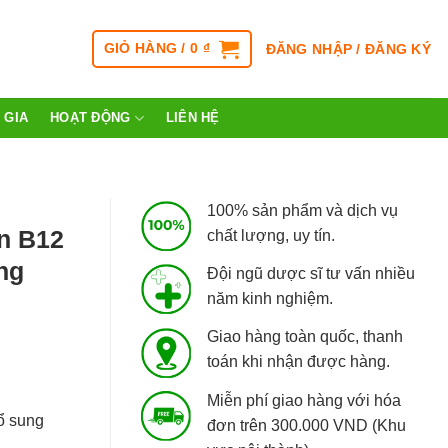
GIỎ HÀNG /
0
₫
ĐĂNG NHẬP / ĐĂNG KÝ
 GIA
HOẠT ĐỘNG
LIÊN HỆ
100% sản phẩm và dịch vụ
in B12
chất lượng, uy tín.
ng
Đội ngũ dược sĩ tư vấn nhiều
năm kinh nghiệm.
Giao hàng toàn quốc, thanh
toán khi nhận được hàng.
Miễn phí giao hàng với hóa
ổ sung
đơn trên 300.000 VND (Khu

────────────────

▶ [PROBLEM DESCRIPTION] Pictures stay out; everything else in the listing above gets restated word for word.

▶ [ANSWER TO THE EXERCISE]
GIỎ HÀNG /
0
₫
ĐĂNG NHẬP / ĐĂNG KÝ
 GIA
HOẠT ĐỘNG
LIÊN HỆ
100% sản phẩm và dịch vụ
in B12
chất lượng, uy tín.
ng
Đội ngũ dược sĩ tư vấn nhiều
năm kinh nghiệm.
Giao hàng toàn quốc, thanh
toán khi nhận được hàng.
Miễn phí giao hàng với hóa
ổ sung
đơn trên 300.000 VND (Khu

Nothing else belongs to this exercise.